Queen Anna: "I did not say yes, my lord."
Lord Buckingham: "You did not say no."

Rise and Write 50-56. Week 8

#50 Grandpa's Fingers

50
Write about fingers (or toes). Do they belong to your character? Are they lean and long “artistic” fingers, or short and chubby? All of them in place? What are they good at?
OPTIONAL: Work on your fiction and share.

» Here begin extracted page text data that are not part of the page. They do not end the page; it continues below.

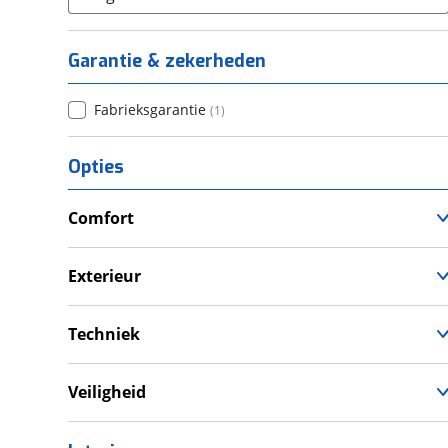
Garantie & zekerheden
Fabrieksgarantie
(
1
)
Opties
Comfort
Douche
Verwarmde leefruimte
Exterieur
Wasruimte met toilet
Dakluik
Techniek
Schoonwatertank
Veiligheid
Rookmelder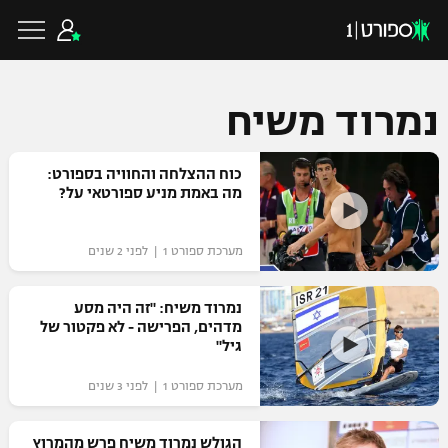
נמרוד משיח
כדורגל ישראלי
כוח ההצלחה והחוויה בספורט:
מה באמת מניע ספורטאי על?
ליגת העל
כדורגל עולמי
מערכת ספורט 1 | לפני 2 שנים
ליגה לאומית
ליגת האלופות
נמרוד משיח: "זה היה מסע
כדורסל ישראלי
מדהים, הפרישה - לא פקטור של
גביע הטוטו
גיל"
ליגה אירופית
ליגת ווינר סל
ליגיונרים
כדורסל עולמי
מערכת ספורט 1 | לפני 3 שנים
ליגה אנגלית
ליגה לאומית
גביע המדינה
NBA
הגולש נמרוד משיח פרש מהמרוץ
ליגה גרמנית
ענפים נוספים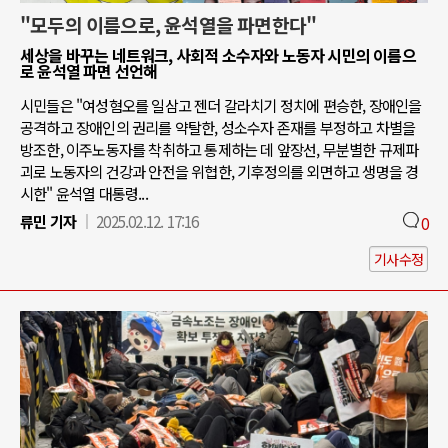
"모두의 이름으로, 윤석열을 파면한다"
세상을 바꾸는 네트워크, 사회적 소수자와 노동자 시민의 이름으
로 윤석열 파면 선언해
시민들은 "여성혐오를 일삼고 젠더 갈라치기 정치에 편승한, 장애인을
공격하고 장애인의 권리를 약탈한, 성소수자 존재를 부정하고 차별을
방조한, 이주노동자를 착취하고 통제하는 데 앞장선, 무분별한 규제파
괴로 노동자의 건강과 안전을 위협한, 기후정의를 외면하고 생명을 경
시한" 윤석열 대통령...
류민 기자
2025.02.12. 17:16
0
기사수정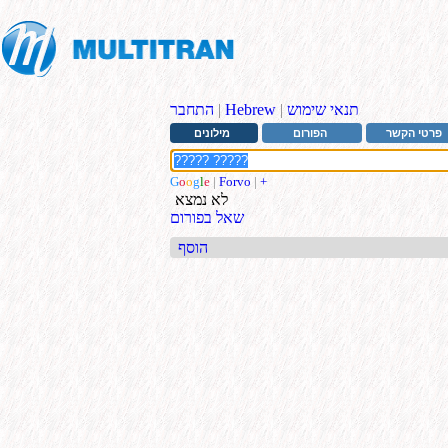
תנאי שימוש
|
Hebrew
|
התחבר
פרטי הקשר
הפורום
מילונים
G
o
o
g
l
e
|
Forvo
|
+
לא נמצא
שאל בפורום
הוסף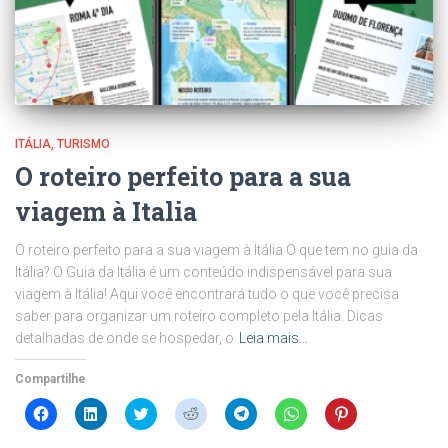
ITÁLIA
TURISMO
O roteiro perfeito para a sua
viagem à Italia
O roteiro perfeito para a sua viagem à Itália O que tem no guia da
Itália? O Guia da Itália é um conteúdo indispensável para sua
viagem à Itália! Aqui você encontrará tudo o que você precisa
saber para organizar um roteiro completo pela Itália. Dicas
detalhadas de onde se hospedar, o
Leia mais…
Compartilhe
Clique
Clique
Clique
Clique
Clique
Clique
Clique
para
para
para
para
para
para
para
compartilhar
compartilhar
compartilhar
compartilhar
compartilhar
compartilhar
compartilhar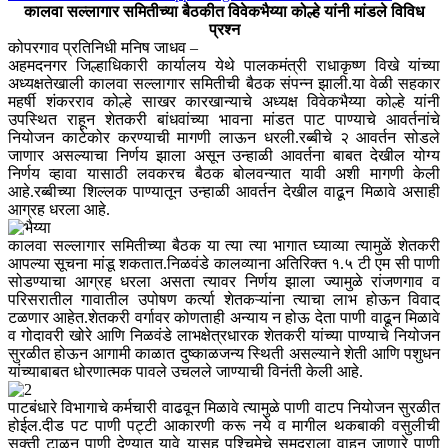
कालवा सल्लागार समितीच्या बैठकीत विवेकभैय्या कोल्हे यांनी मांडले विविध
प्रश्न
कोपरगाव प्रतिनिधी मनिष जाधव –
अहमदनगर जिल्हाधिकारी कार्यालय येथे पालकमंत्री राधाकृष्ण विखे यांच्या
अध्यक्षतेखाली कालवा सल्लागार समितीची बैठक संपन्न झाली.या वेळी सहकार
महर्षी शंकरराव कोल्हे साखर कारखान्याचे अध्यक्ष विवेकभैय्या कोल्हे यांनी
उपस्थित राहून शेतकरी बांधवांच्या भावना मांडत पाट पाण्याचे आवर्तनांचे
नियोजन काटेकोर करण्याची मागणी लाऊन धरली.रब्बीचे २ आवर्तन सोडले
जाणार असल्याचा निर्णय झाला असून उन्हाळी आवर्तना बाबत देखील योग्य
निर्णय व्हावा यासाठी लवकरच बैठक बोलवन्यात यावी अशी मागणी केली
आहे.रब्बीच्या शिल्लक पाण्यातून उन्हाळी आवर्तन देखील वाढून मिळावे असाही
आग्रह धरला आहे.
कालवा सल्लागार समितीच्या बैठक या त्या त्या भागात घ्याव्या त्यामुळें शेतकरी
आपल्या सूचना मांडू शकतात.निळवंडे कालव्याना अतिरिक्त १.५ टी एम सी पाणी
सोडण्याचा आग्रह धरला असता त्यावर निर्णय झाला ज्यामुळे रांजणगाव व
परिसरातील गावातील उपोषण कर्त्या शेतकऱ्यांना त्याचा लाभ होऊन विवाद
टळणार आहेत.शेतकरी वर्गावर कोणताही अन्याय न होऊ देता पाणी वाढून मिळावे
व गोदावरी खोरे आणि निळवंडे लाभक्षेत्रधारक शेतकरी यांच्या पाण्याचे नियोजन
सुरळीत होऊन आगामी काळात दुष्काळजन्य स्थिती असल्याने शेती आणि पशुधन
यांच्याबाबत धोरणात्मक पावले उचलले जाण्याची विनंती केली आहे.
पाटबंधारे विभागाचे कर्मचारी वाढवून मिळावे त्यामुळे पाणी वाटप नियोजन सुरळीत
होईल.दीड पट पाणी पट्टी आकारणी करू नये व मागील थकबाकी वसुलीची
सक्ती टाळून पाणी देण्यात यावे यासह पश्चिमेचे समुद्राला वाहून जाणारे पाणी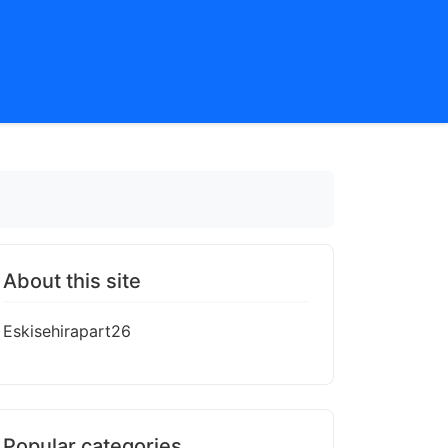
About this site
Eskisehirapart26
Popular categories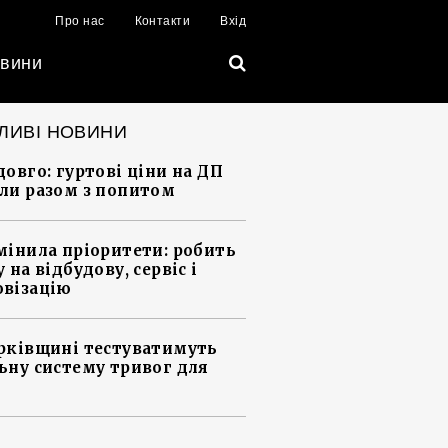
Про нас
Контакти
Вхід
вини
ЛИВІ НОВИНИ
довго: гуртові ціни на ДП
ли разом з попитом
мінила пріоритети: робить
 на відбудову, сервіс і
візацію
рківщині тестуватимуть
ьну систему тривог для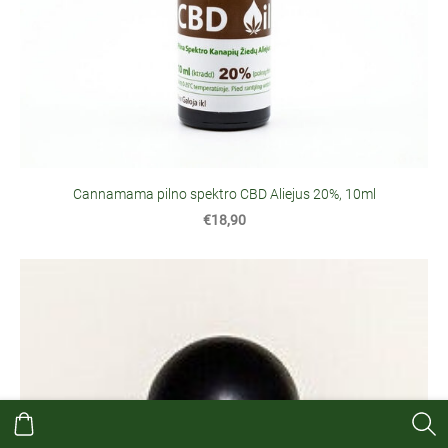
Cannamama pilno spektro CBD Aliejus 20%, 10ml
€18,90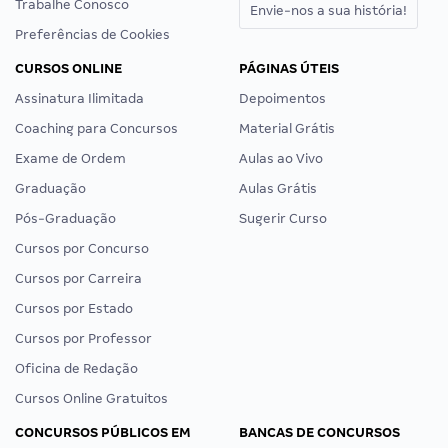
Trabalhe Conosco
Envie-nos a sua história!
Preferências de Cookies
CURSOS ONLINE
PÁGINAS ÚTEIS
Assinatura Ilimitada
Depoimentos
Coaching para Concursos
Material Grátis
Exame de Ordem
Aulas ao Vivo
Graduação
Aulas Grátis
Pós-Graduação
Sugerir Curso
Cursos por Concurso
Cursos por Carreira
Cursos por Estado
Cursos por Professor
Oficina de Redação
Cursos Online Gratuitos
CONCURSOS PÚBLICOS EM
BANCAS DE CONCURSOS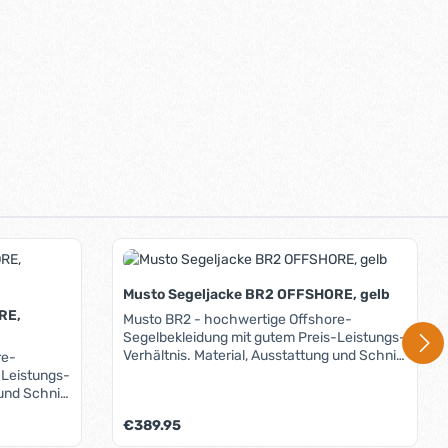
Musto Segeljacke BR2 OFFSHORE, gelb
RE,
Musto BR2 - hochwertige Offshore-
Segelbekleidung mit gutem Preis-Leistungs-
Verhältnis. Material, Ausstattung und Schnitt
re-
machen die BR2-Serie zur ersten Wahl bei
-Leistungs-
jedem Hochseetörn. Das Material (jetzt
 und Schnitt
wird's ein wenig technisch): Das BR2
 Wahl bei
Regulärer Preis:
€389.95
Performance-Gewebe besteht aus
(jetzt
widerstandsfähigem, abriebfestem
 BR2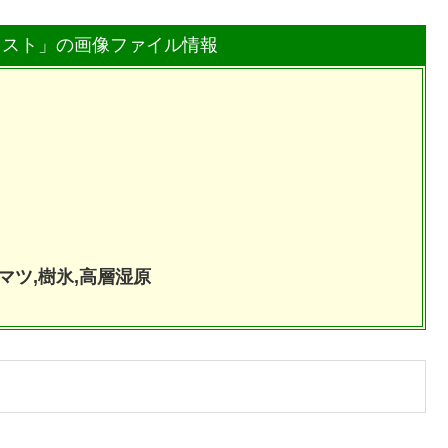
ラスト」の画像ファイル情報
マツ,樹氷,高層湿原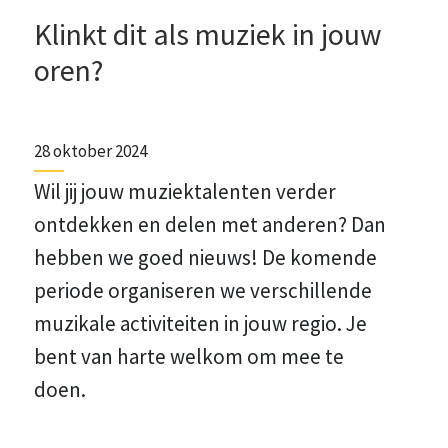
Klinkt dit als muziek in jouw
oren?
28 oktober 2024
Wil jij jouw muziektalenten verder
ontdekken en delen met anderen? Dan
hebben we goed nieuws! De komende
periode organiseren we verschillende
muzikale activiteiten in jouw regio. Je
bent van harte welkom om mee te
doen.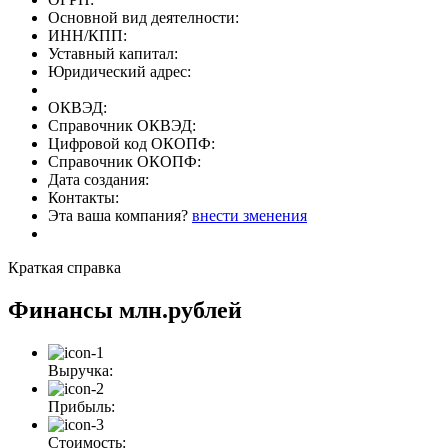
Основной вид деятелности:
ИНН/КПП:
Уставный капитал:
Юридический адрес:
ОКВЭД:
Справочник ОКВЭД:
Цифровой код ОКОПФ:
Справочник ОКОПФ:
Дата создания:
Контакты:
Эта ваша компания?
внести зменения
Краткая справка
Финансы
млн.рублей
Выручка:
Прибыль:
Стоимость: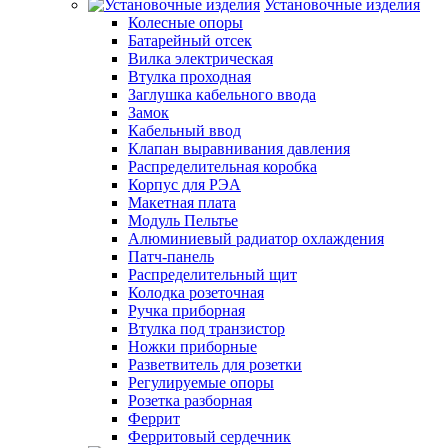
Установочные изделия
Колесные опоры
Батарейный отсек
Вилка электрическая
Втулка проходная
Заглушка кабельного ввода
Замок
Кабельный ввод
Клапан выравнивания давления
Распределительная коробка
Корпус для РЭА
Макетная плата
Модуль Пельтье
Алюминиевый радиатор охлаждения
Патч-панель
Распределительный щит
Колодка розеточная
Ручка приборная
Втулка под транзистор
Ножки приборные
Разветвитель для розетки
Регулируемые опоры
Розетка разборная
Феррит
Ферритовый сердечник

I remember as a child, I was struck by the fingers of my grandfather, to be precise, by the lack of them. I can't even remember how many of them were missing - quite a few. It always creeped me out just a bit - a bit because I adored my dedushka! He was a very gentle, kind man, and even though suffered, as many men in Russia, from alcoholism, was not aggressive or cruel at all. He would do his day job (when I knew him, he was taking care of horses in the local collective farm), spent lots of time on the steep rocky bank of the Angara River where he'd watch boats, big and little, ships, ferries and tugboats - he became almost a part of the scenery, so much that grandma, his wife said that Angara became an orphan when dedushka died. When I grew up, I thought about what happened to dedushka's fingers, and many village men's fingers which were missing. And one thing I came up with was they chopped them when were tipsy because they never stopped doing the traditional countryside work, such as chopping firewood or building and rebuilding houses, barns and banyas, and they were almost always tipsy. I am a city kid, so the men who I grew up with in cities did not have such a problem. The other guess is they lost their fingers at the field of war or, in my dedushka's case, in the years spent in prison - no, he wasn't a criminal, though the Soviet government liked to make their citizens criminals for the most innocent things they have done (helping out a poor family, feeding them in hungry years, would be such a crime; you did not have to do any crime at all, just to born in a "wrong" family - you were a criminal by birth). Grandpa's missing fingers are like many of Russian history's missing pages - pages about which the truth we will never know because those who experienced them are mostly gone by now, and even when they were alive, their destiny taught them to keep their mouth shot.